***** Records for this task

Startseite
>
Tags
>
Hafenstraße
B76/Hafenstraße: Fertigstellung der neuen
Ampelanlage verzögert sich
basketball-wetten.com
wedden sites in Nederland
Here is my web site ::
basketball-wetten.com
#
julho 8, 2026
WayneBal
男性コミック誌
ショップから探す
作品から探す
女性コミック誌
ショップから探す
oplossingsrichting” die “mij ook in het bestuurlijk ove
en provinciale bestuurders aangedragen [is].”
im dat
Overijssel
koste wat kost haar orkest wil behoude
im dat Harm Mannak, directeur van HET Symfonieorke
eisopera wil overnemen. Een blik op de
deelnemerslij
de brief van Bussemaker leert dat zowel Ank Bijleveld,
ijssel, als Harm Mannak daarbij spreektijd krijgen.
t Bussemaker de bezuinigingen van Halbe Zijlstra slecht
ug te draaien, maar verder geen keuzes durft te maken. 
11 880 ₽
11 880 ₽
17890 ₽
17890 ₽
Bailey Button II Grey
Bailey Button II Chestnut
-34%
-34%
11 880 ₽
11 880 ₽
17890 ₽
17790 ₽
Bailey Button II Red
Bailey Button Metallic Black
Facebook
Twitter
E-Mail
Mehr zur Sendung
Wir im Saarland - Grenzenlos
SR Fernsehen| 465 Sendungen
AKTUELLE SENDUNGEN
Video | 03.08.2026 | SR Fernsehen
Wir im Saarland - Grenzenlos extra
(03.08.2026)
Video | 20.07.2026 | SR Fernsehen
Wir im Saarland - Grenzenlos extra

**********

Task goal – Write the data back out verbatim.

Answer space –
Startseite
>
Tags
>
Hafenstraße
B76/Hafenstraße: Fertigstellung der neuen
Ampelanlage verzögert sich
basketball-wetten.com
wedden sites in Nederland
Here is my web site ::
basketball-wetten.com
#
julho 8, 2026
WayneBal
男性コミック誌
ショップから探す
作品から探す
女性コミック誌
ショップから探す
oplossingsrichting” die “mij ook in het bestuurlijk ove
en provinciale bestuurders aangedragen [is].”
im dat
Overijssel
koste wat kost haar orkest wil behoude
im dat Harm Mannak, directeur van HET Symfonieorke
eisopera wil overnemen. Een blik op de
deelnemerslij
de brief van Bussemaker leert dat zowel Ank Bijleveld,
ijssel, als Harm Mannak daarbij spreektijd krijgen.
t Bussemaker de bezuinigingen van Halbe Zijlstra slecht
ug te draaien, maar verder geen keuzes durft te maken. 
11 880 ₽
11 880 ₽
17890 ₽
17890 ₽
Bailey Button II Grey
Bailey Button II Chestnut
-34%
-34%
11 880 ₽
11 880 ₽
17890 ₽
17790 ₽
Bailey Button II Red
Bailey Button Metallic Black
Facebook
Twitter
E-Mail
Mehr zur Sendung
Wir im Saarland - Grenzenlos
SR Fernsehen| 465 Sendungen
AKTUELLE SENDUNGEN
Video | 03.08.2026 | SR Fernsehen
Wir im Saarland - Grenzenlos extra
(03.08.2026)
Video | 20.07.2026 | SR Fernsehen
Wir im Saarland - Grenzenlos extra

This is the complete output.